What is expected: Would you please transcribe the data in full and exactly, excluding images?

Material for this exercise:

*-*-*

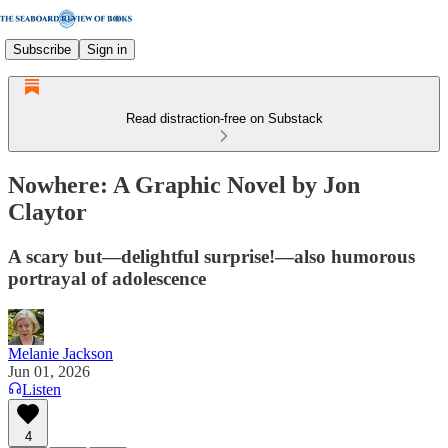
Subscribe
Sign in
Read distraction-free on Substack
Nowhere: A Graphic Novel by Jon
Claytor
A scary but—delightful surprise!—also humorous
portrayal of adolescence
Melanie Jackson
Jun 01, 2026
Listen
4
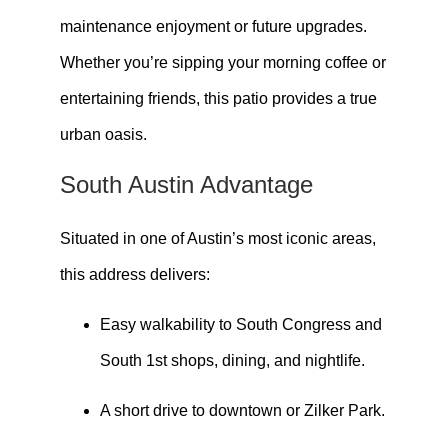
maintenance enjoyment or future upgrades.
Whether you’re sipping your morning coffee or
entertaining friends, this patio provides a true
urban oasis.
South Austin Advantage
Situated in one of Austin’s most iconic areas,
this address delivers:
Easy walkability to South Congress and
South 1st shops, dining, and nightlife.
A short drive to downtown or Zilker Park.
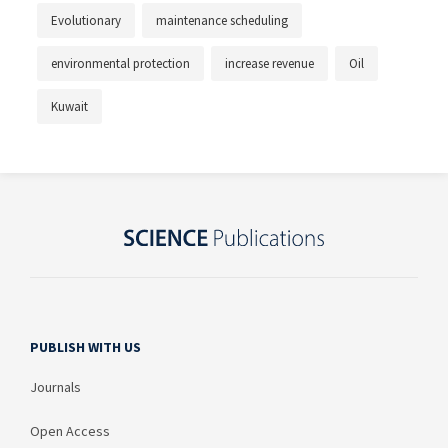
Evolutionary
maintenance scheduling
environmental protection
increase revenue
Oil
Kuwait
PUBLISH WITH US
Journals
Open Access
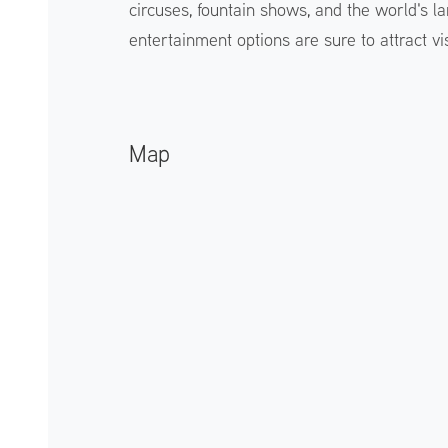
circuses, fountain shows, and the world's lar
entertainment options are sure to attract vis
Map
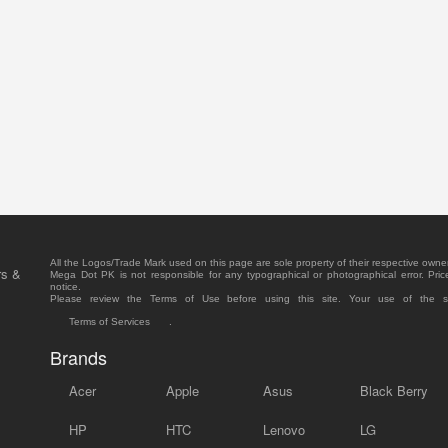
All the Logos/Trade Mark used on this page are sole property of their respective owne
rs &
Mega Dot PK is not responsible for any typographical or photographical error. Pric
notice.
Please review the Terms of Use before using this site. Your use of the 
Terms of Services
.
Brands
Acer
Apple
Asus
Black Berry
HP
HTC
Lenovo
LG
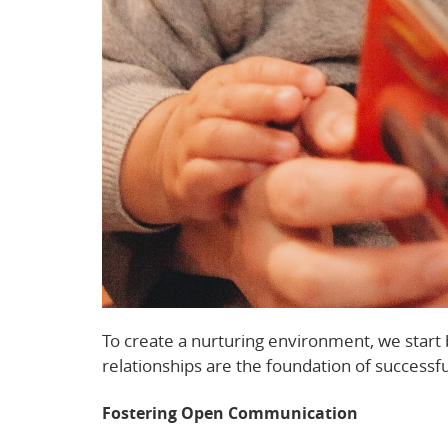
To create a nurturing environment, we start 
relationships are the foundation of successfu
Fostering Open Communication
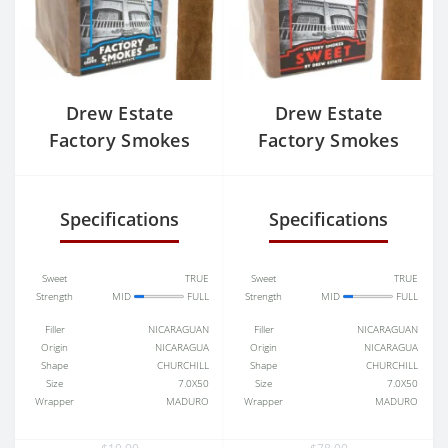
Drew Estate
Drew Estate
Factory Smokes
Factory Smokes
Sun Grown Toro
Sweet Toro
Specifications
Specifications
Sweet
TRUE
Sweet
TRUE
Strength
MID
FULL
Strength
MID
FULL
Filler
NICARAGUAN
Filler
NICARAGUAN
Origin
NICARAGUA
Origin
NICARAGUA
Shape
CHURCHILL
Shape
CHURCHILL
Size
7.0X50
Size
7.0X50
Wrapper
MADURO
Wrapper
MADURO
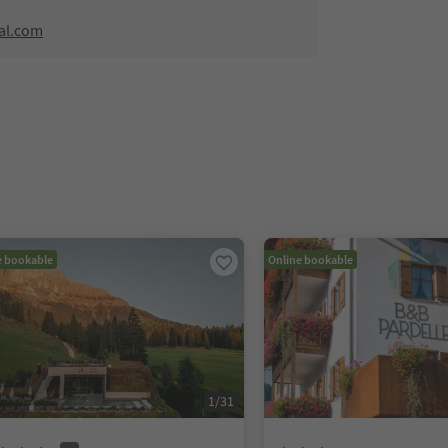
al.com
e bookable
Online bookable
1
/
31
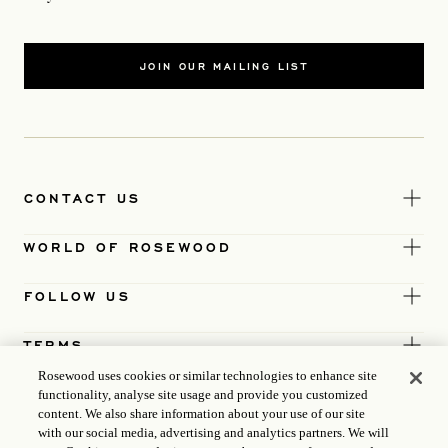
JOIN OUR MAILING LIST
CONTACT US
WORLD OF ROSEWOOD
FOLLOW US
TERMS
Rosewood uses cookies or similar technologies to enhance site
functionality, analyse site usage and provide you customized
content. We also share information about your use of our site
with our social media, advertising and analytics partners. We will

*-*-*

Answer area:
Subscribe
Sign in
Read distraction-free on Substack
Nowhere: A Graphic Novel by Jon
Claytor
A scary but—delightful surprise!—also humorous
portrayal of adolescence
Melanie Jackson
Jun 01, 2026
Listen
4
maintenance enjoyment or future upgrades.
Whether you’re sipping your morning coffee or
entertaining friends, this patio provides a true
urban oasis.
South Austin Advantage
Situated in one of Austin’s most iconic areas,
this address delivers:
Easy walkability to South Congress and
South 1st shops, dining, and nightlife.
A short drive to downtown or Zilker Park.
Evolutionary
maintenance scheduling
environmental protection
increase revenue
Oil
Kuwait
PUBLISH WITH US
Journals
Open Access
circuses, fountain shows, and the world's lar
entertainment options are sure to attract vis
Map
All the Logos/Trade Mark used on this page are sole property of their respective owne
rs &
Mega Dot PK is not responsible for any typographical or photographical error. Pric
notice.
Please review the Terms of Use before using this site. Your use of the 
Terms of Services
.
Brands
Acer
Apple
Asus
Black Berry
HP
HTC
Lenovo
LG
To create a nurturing environment, we start 
relationships are the foundation of successfu
Fostering Open Communication
Drew Estate
Drew Estate
Factory Smokes
Factory Smokes
Sun Grown Toro
Sweet Toro
Specifications
Specifications
Sweet
TRUE
Sweet
TRUE
Strength
MID
FULL
Strength
MID
FULL
Filler
NICARAGUAN
Filler
NICARAGUAN
Origin
NICARAGUA
Origin
NICARAGUA
Shape
CHURCHILL
Shape
CHURCHILL
Size
7.0X50
Size
7.0X50
Wrapper
MADURO
Wrapper
MADURO
al.com
e bookable
Online bookable
1
/
31
JOIN OUR MAILING LIST
CONTACT US
WORLD OF ROSEWOOD
FOLLOW US
TERMS
Rosewood uses cookies or similar technologies to enhance site
functionality, analyse site usage and provide you customized
content. We also share information about your use of our site
with our social media, advertising and analytics partners. We will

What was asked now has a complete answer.